The EPIC-Norfolk Study
DNA methylation signature of chronic low-grade inflammation and its role in cardio-respiratory diseases.
Nature communications 2021 ; 13: 2408.
Wielscher M, Mandaviya PR, Kuehnel B, Joehanes R, Mustafa R, Robinson O, Zhang Y, Bodinier B, Walton E, Mishra PP, Schlosser P, Wilson R, Tsai PC, Palaniswamy S, Marioni RE, Fiorito G, Cugliari G, Karhunen V, Ghanbari M, Psaty BM, Loh M, Bis JC, Lehne B, Sotoodehnia N, Deary IJ, Chadeau-Hyam M, Brody JA, Cardona A, Selvin E, Smith AK, Miller AH, Torres MA, Marouli E, Gào X, van Meurs JBJ, Graf-Schindler J, Rathmann W, Koenig W, Peters A, Weninger W, Farlik M, Zhang T, Chen W, Xia Y, Teumer A, Nauck M, Grabe HJ, Doerr M, Lehtimäki T, Guan W, Milani L, Tanaka T, Fisher K, Waite LL, Kasela S, Vineis P, Verweij N, van der Harst P, Iacoviello L, Sacerdote C, Panico S, Krogh V, Tumino R, Tzala E, Matullo G, Hurme MA, Raitakari OT, Colicino E, Baccarelli AA, Kähönen M, Herzig KH, Li S, BIOS consortium BIOS consortium, Conneely KN, Kooner JS, Köttgen A, Heijmans BT, Deloukas P, Relton C, Ong KK, Bell JT, Boerwinkle E, Elliott P, Brenner H, Beekman M, Levy D, Waldenberger M, Chambers JC, Dehghan A, and Järvelin MR
DOI : 10.1038/s41467-022-29792-6
PubMed ID : 35504910
PMCID : PMC9065016
URL : https://www.nature.com/articles/s41467-022-29792-6
Abstract
We performed a multi-ethnic Epigenome Wide Association study on 22,774 individuals to describe the DNA methylation signature of chronic low-grade inflammation as measured by C-Reactive protein (CRP).
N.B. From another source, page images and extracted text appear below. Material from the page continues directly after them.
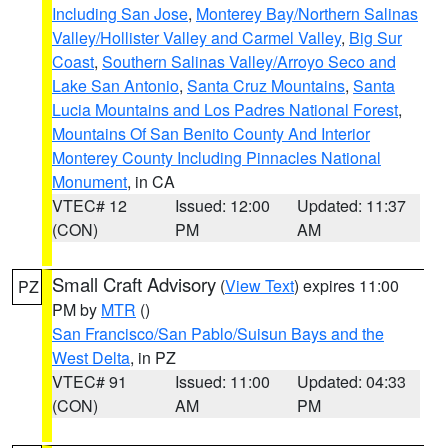
Including San Jose
,
Monterey Bay/Northern Salinas
Valley/Hollister Valley and Carmel Valley
,
Big Sur
Coast
,
Southern Salinas Valley/Arroyo Seco and
Lake San Antonio
,
Santa Cruz Mountains
,
Santa
Lucia Mountains and Los Padres National Forest
,
Mountains Of San Benito County And Interior
Monterey County Including Pinnacles National
Monument
, in CA
VTEC# 12
Issued: 12:00
Updated: 11:37
(CON)
PM
AM
Small Craft Advisory
(
View Text
) expires 11:00
PZ
PM by
MTR
()
San Francisco/San Pablo/Suisun Bays and the
West Delta
, in PZ
VTEC# 91
Issued: 11:00
Updated: 04:33
(CON)
AM
PM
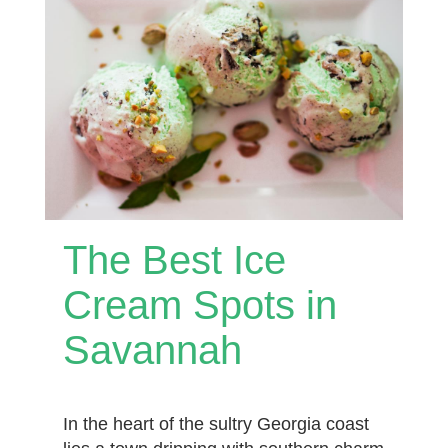
The Best Ice
Cream Spots in
Savannah
In the heart of the sultry Georgia coast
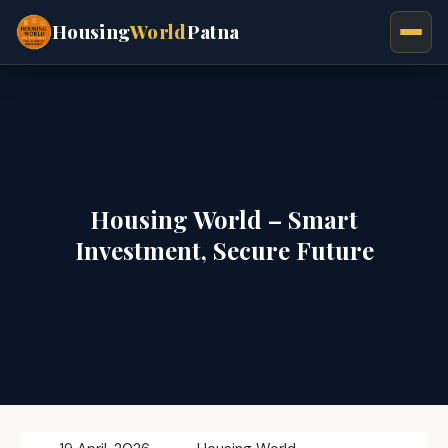
Housing
World
Patna
Housing World – Smart
Investment, Secure Future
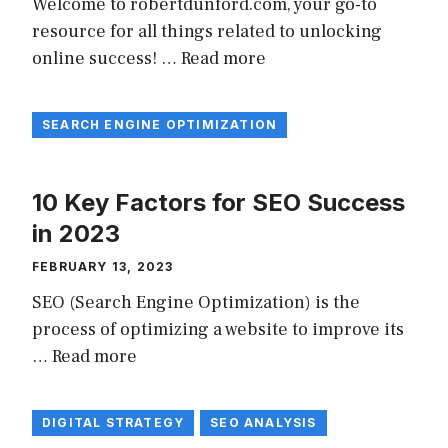
Welcome to robertdunford.com, your go-to
resource for all things related to unlocking
online success! …
Read more
SEARCH ENGINE OPTIMIZATION
10 Key Factors for SEO Success
in 2023
FEBRUARY 13, 2023
SEO (Search Engine Optimization) is the
process of optimizing a website to improve its
…
Read more
DIGITAL STRATEGY
SEO ANALYSIS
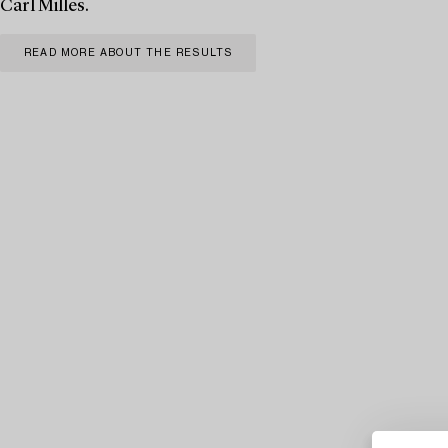
Carl Milles.
READ MORE ABOUT THE RESULTS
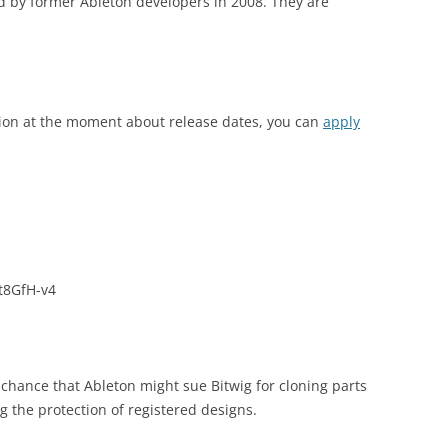
 by former Ableton developers in 2008. They are
tion at the moment about release dates, you can
apply
t8GfH-v4
y chance that Ableton might sue Bitwig for cloning parts
ing the protection of registered designs.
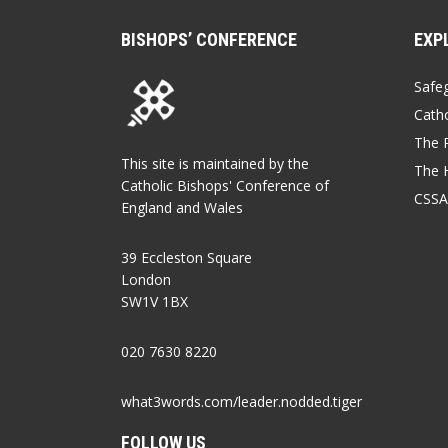
BISHOPS’ CONFERENCE
EXP
Safe
Catho
The P
This site is maintained by the
The 
Catholic Bishops' Conference of
CSSA
England and Wales
39 Eccleston Square
London
SW1V 1BX
020 7630 8220
what3words.com/leader.nodded.tiger
FOLLOW US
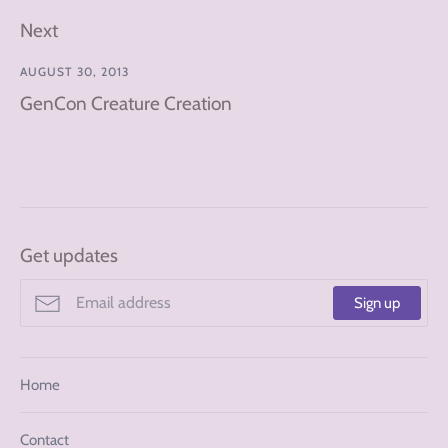
Next
AUGUST 30, 2013
GenCon Creature Creation
Get updates
Sign up
Home
Contact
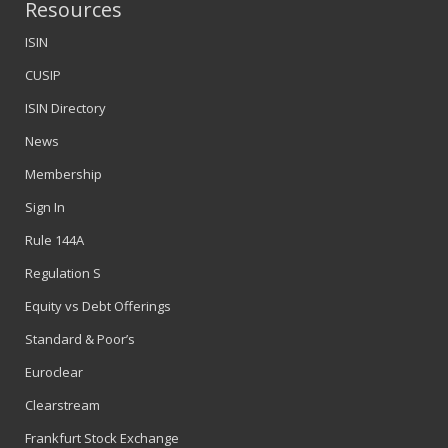
Resources
ISIN
CUSIP
ISIN Directory
News
Membership
Sign In
Rule 144A
Regulation S
Equity vs Debt Offerings
Standard & Poor’s
Euroclear
Clearstream
Frankfurt Stock Exchange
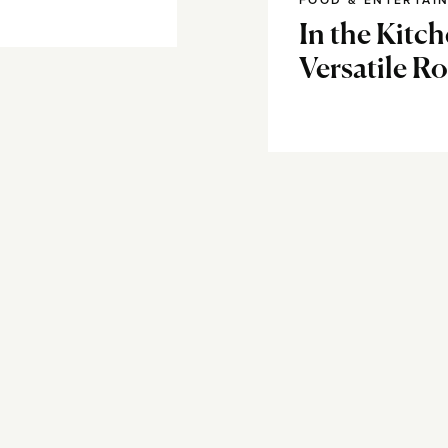
FOOD & ENTERTAI
In the Kitch
Versatile R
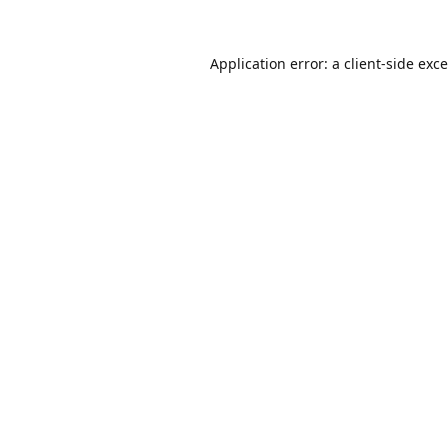
Application error: a
client
-side exc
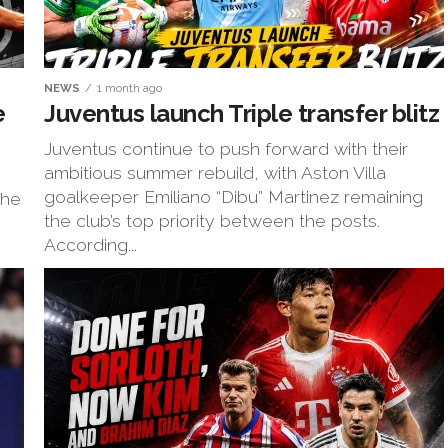
NEWS
1 month ago
e
Juventus launch Triple transfer blitz
Juventus continue to push forward with their
ambitious summer rebuild, with Aston Villa
goalkeeper Emiliano “Dibu” Martinez remaining
the
the club’s top priority between the posts.
According...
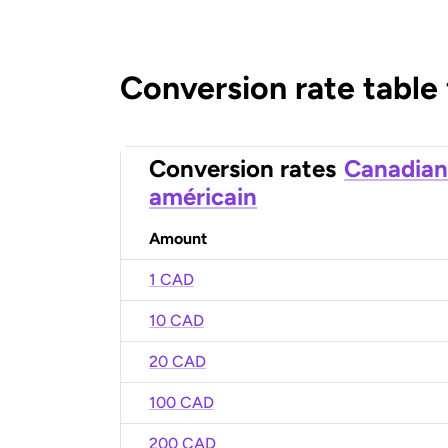
Conversion rate table
Conversion rates
Canadian
américain
Amount
1 CAD
10 CAD
20 CAD
100 CAD
200 CAD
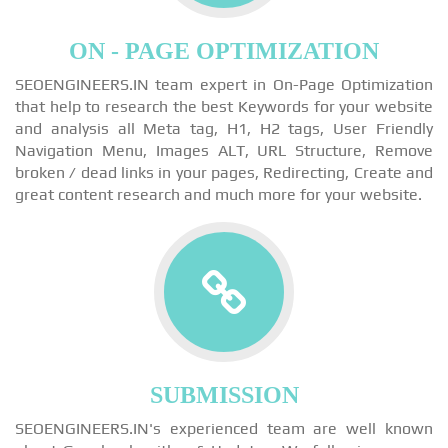
ON - PAGE OPTIMIZATION
SEOENGINEERS.IN team expert in On-Page Optimization
that help to research the best Keywords for your website
and analysis all Meta tag, H1, H2 tags, User Friendly
Navigation Menu, Images ALT, URL Structure, Remove
broken / dead links in your pages, Redirecting, Create and
great content research and much more for your website.
SUBMISSION
SEOENGINEERS.IN's experienced team are well known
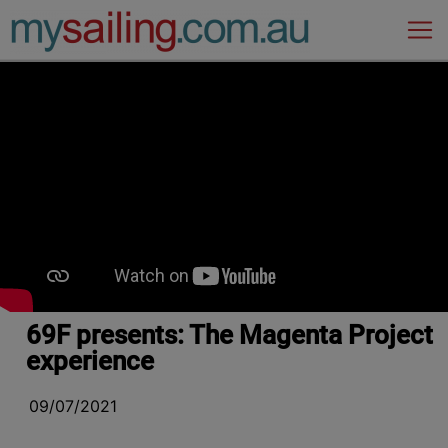
Main Navigation
69F presents: The Magenta Project
experience
09/07/2021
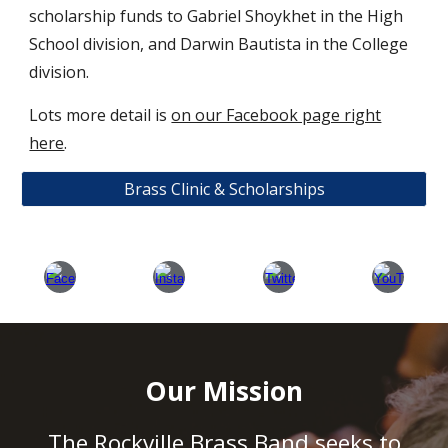
scholarship funds to Gabriel Shoykhet in the High
School division, and Darwin Bautista in the College
division.
Lots more detail is
on our Facebook page right
here
.
Brass Clinic & Scholarships
Our Mission
The Rockville Brass Band seeks to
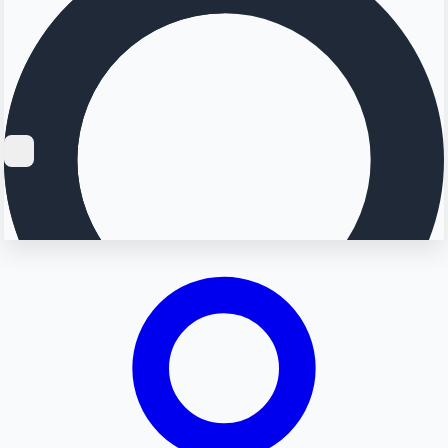
Searching...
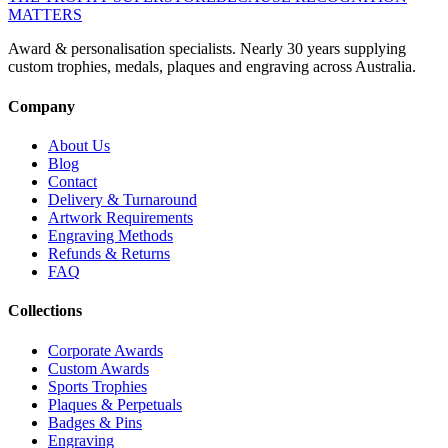
MATTERS
Award & personalisation specialists. Nearly 30 years supplying
custom trophies, medals, plaques and engraving across Australia.
Company
About Us
Blog
Contact
Delivery & Turnaround
Artwork Requirements
Engraving Methods
Refunds & Returns
FAQ
Collections
Corporate Awards
Custom Awards
Sports Trophies
Plaques & Perpetuals
Badges & Pins
Engraving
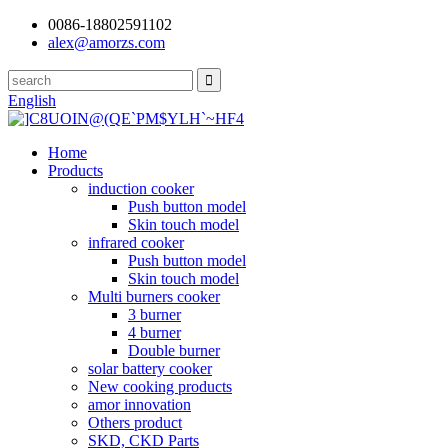
0086-18802591102
alex@amorzs.com
English
Home
Products
induction cooker
Push button model
Skin touch model
infrared cooker
Push button model
Skin touch model
Multi burners cooker
3 burner
4 burner
Double burner
solar battery cooker
New cooking products
amor innovation
Others product
SKD, CKD Parts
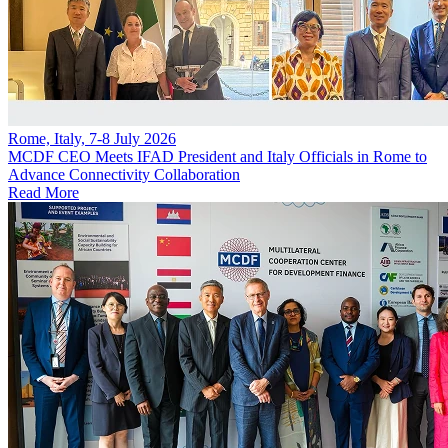
Rome, Italy, 7-8 July 2026
MCDF CEO Meets IFAD President and Italy Officials in Rome to
Advance Connectivity Collaboration
Read More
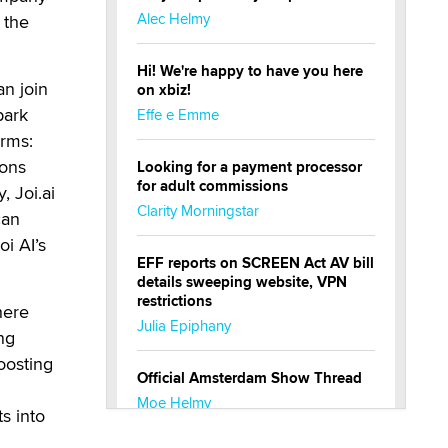
Alec Helmy
 the
Hi! We're happy to have you here
an join
on xbiz!
park
Effe e Emme
orms:
ions
Looking for a payment processor
for adult commissions
, Joi.ai
Clarity Morningstar
can
i AI’s
EFF reports on SCREEN Act AV bill
details sweeping website, VPN
restrictions
here
Julia Epiphany
ng
oosting
Official Amsterdam Show Thread
Moe Helmy
s into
We find 1,511 independent differentially methylated loci associated with CRP. These CpG sites show correlation structures across chromosomes, and are primarily situated in euchromatin, depleted in CpG islands. These genomic loci are predominantly situated in transcription factor binding sites and genomic enhancer regions. Mendelian randomization analysis suggests altered CpG methylation is a consequence of increased blood CRP levels. Mediation analysis reveals obesity and smoking as important underlying driving factors for changed CpG methylation. Finally, we find that an activated CpG signature significantly increases the risk for cardiometabolic diseases and COPD.